*** Opening Material for the task ***

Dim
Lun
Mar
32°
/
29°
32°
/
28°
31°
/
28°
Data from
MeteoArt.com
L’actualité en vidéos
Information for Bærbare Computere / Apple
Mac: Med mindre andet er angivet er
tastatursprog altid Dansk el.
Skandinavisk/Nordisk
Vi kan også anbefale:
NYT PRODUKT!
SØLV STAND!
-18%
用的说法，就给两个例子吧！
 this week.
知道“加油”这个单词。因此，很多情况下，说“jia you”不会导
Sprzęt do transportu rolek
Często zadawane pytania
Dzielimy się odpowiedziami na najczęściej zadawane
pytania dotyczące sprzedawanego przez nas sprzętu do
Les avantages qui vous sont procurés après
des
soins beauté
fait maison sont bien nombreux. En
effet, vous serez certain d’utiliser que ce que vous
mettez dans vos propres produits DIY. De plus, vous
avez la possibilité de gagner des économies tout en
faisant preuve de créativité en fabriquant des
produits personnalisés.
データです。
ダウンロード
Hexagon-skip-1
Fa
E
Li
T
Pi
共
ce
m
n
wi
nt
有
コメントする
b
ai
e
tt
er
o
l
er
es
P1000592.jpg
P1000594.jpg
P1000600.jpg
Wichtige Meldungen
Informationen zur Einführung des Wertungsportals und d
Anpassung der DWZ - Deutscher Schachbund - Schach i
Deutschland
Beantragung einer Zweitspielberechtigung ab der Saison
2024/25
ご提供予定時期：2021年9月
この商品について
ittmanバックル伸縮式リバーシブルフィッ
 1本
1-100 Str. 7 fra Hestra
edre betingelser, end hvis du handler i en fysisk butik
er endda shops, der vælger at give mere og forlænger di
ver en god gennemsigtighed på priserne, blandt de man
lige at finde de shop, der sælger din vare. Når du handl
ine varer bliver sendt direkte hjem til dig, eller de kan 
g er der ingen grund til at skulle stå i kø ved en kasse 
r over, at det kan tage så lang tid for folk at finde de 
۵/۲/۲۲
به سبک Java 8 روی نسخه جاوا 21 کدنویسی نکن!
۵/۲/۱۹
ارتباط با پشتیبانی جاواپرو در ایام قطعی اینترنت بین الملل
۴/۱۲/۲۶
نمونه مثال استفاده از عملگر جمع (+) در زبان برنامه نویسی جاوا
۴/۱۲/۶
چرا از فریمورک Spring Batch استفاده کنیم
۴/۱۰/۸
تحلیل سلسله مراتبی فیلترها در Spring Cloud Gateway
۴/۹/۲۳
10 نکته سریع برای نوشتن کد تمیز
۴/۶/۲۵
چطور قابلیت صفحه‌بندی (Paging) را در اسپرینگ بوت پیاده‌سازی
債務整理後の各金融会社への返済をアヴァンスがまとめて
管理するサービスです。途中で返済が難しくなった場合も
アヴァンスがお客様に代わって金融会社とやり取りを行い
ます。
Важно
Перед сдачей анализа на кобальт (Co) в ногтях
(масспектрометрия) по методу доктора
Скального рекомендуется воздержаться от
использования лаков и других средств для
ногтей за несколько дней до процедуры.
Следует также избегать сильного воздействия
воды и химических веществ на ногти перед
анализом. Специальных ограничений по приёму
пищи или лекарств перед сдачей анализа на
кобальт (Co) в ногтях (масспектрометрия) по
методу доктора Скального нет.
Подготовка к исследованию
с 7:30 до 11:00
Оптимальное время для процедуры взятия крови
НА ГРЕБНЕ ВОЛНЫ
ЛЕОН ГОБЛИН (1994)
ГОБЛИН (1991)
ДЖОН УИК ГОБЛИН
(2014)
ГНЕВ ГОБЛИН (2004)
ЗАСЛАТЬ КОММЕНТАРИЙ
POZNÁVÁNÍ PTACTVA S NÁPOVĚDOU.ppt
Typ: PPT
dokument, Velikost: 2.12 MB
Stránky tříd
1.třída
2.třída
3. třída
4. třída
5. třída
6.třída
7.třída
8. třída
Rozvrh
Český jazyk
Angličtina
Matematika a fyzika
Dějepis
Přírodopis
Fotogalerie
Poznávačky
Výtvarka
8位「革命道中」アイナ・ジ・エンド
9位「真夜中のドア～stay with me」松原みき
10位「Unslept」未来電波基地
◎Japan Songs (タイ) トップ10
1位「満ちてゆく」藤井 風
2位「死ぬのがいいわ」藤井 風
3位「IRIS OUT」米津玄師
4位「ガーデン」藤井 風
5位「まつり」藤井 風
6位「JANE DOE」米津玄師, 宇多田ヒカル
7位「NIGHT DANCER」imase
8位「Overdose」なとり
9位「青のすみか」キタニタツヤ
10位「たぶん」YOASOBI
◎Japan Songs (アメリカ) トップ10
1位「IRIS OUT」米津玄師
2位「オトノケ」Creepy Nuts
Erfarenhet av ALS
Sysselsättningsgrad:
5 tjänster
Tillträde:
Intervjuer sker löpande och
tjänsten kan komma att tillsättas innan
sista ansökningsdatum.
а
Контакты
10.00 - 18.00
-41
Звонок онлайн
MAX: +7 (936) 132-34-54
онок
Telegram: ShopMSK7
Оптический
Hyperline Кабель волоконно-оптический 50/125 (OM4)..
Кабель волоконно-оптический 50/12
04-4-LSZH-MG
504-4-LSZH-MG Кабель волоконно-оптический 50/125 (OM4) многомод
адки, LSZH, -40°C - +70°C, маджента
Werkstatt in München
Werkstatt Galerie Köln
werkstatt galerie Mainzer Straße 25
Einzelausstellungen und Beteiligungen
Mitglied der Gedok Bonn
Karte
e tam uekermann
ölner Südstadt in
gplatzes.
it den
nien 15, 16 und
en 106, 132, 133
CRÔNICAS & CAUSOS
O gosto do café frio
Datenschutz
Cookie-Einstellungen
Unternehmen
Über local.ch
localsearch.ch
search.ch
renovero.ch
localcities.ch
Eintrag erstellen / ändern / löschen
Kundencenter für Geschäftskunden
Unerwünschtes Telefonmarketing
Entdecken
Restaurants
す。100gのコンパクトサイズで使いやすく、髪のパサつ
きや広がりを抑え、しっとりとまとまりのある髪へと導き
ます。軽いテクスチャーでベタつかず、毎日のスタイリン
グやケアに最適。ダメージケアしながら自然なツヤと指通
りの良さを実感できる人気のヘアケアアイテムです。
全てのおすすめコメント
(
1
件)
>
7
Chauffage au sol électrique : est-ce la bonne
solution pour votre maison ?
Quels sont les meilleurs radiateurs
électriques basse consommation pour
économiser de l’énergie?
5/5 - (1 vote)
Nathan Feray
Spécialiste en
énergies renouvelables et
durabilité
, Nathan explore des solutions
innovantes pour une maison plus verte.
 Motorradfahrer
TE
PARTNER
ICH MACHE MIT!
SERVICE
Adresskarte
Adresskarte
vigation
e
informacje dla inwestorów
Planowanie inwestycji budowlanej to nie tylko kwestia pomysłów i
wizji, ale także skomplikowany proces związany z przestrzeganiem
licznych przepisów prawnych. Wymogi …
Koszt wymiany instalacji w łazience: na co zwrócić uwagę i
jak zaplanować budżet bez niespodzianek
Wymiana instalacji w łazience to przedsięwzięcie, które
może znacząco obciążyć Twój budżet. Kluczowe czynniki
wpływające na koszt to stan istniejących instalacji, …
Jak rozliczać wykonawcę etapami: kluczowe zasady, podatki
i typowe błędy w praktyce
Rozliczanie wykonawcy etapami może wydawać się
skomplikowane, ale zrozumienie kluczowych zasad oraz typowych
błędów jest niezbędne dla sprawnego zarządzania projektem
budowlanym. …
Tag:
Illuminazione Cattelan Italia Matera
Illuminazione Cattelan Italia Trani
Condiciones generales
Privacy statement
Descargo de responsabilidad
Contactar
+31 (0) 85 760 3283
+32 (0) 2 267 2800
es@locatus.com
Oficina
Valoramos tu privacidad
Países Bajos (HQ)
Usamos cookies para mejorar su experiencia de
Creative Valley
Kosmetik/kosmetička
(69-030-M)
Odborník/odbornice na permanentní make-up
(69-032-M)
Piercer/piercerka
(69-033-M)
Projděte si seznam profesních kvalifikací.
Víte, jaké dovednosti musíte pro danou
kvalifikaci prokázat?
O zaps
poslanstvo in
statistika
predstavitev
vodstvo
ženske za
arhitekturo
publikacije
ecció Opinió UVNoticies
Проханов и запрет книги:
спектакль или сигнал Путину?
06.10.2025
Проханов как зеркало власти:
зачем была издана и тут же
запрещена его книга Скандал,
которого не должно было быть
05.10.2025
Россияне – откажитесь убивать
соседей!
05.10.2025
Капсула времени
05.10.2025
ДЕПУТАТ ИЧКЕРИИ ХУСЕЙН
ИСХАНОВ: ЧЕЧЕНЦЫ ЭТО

*** Closing Material for the task ***

* [Goal of the exercise]: Given the records above, restate word for word only the lines starting at the one with "چرا از فریمورک Spring Batch استفاده کنیم" and ending at the one with "10.00 - 18.00".

* [Response]:
چرا از فریمورک Spring Batch استفاده کنیم
۴/۱۰/۸
تحلیل سلسله مراتبی فیلترها در Spring Cloud Gateway
۴/۹/۲۳
10 نکته سریع برای نوشتن کد تمیز
۴/۶/۲۵
چطور قابلیت صفحه‌بندی (Paging) را در اسپرینگ بوت پیاده‌سازی
債務整理後の各金融会社への返済をアヴァンスがまとめて
管理するサービスです。途中で返済が難しくなった場合も
アヴァンスがお客様に代わって金融会社とやり取りを行い
ます。
Важно
Перед сдачей анализа на кобальт (Co) в ногтях
(масспектрометрия) по методу доктора
Скального рекомендуется воздержаться от
использования лаков и других средств для
ногтей за несколько дней до процедуры.
Следует также избегать сильного воздействия
воды и химических веществ на ногти перед
анализом. Специальных ограничений по приёму
пищи или лекарств перед сдачей анализа на
кобальт (Co) в ногтях (масспектрометрия) по
методу доктора Скального нет.
Подготовка к исследованию
с 7:30 до 11:00
Оптимальное время для процедуры взятия крови
НА ГРЕБНЕ ВОЛНЫ
ЛЕОН ГОБЛИН (1994)
ГОБЛИН (1991)
ДЖОН УИК ГОБЛИН
(2014)
ГНЕВ ГОБЛИН (2004)
ЗАСЛАТЬ КОММЕНТАРИЙ
POZNÁVÁNÍ PTACTVA S NÁPOVĚDOU.ppt
Typ: PPT
dokument, Velikost: 2.12 MB
Stránky tříd
1.třída
2.třída
3. třída
4. třída
5. třída
6.třída
7.třída
8. třída
Rozvrh
Český jazyk
Angličtina
Matematika a fyzika
Dějepis
Přírodopis
Fotogalerie
Poznávačky
Výtvarka
8位「革命道中」アイナ・ジ・エンド
9位「真夜中のドア～stay with me」松原みき
10位「Unslept」未来電波基地
◎Japan Songs (タイ) トップ10
1位「満ちてゆく」藤井 風
2位「死ぬのがいいわ」藤井 風
3位「IRIS OUT」米津玄師
4位「ガーデン」藤井 風
5位「まつり」藤井 風
6位「JANE DOE」米津玄師, 宇多田ヒカル
7位「NIGHT DANCER」imase
8位「Overdose」なとり
9位「青のすみか」キタニタツヤ
10位「たぶん」YOASOBI
◎Japan Songs (アメリカ) トップ10
1位「IRIS OUT」米津玄師
2位「オトノケ」Creepy Nuts
Erfarenhet av ALS
Sysselsättningsgrad:
5 tjänster
Tillträde:
Intervjuer sker löpande och
tjänsten kan komma att tillsättas innan
sista ansökningsdatum.
а
Контакты
10.00 - 18.00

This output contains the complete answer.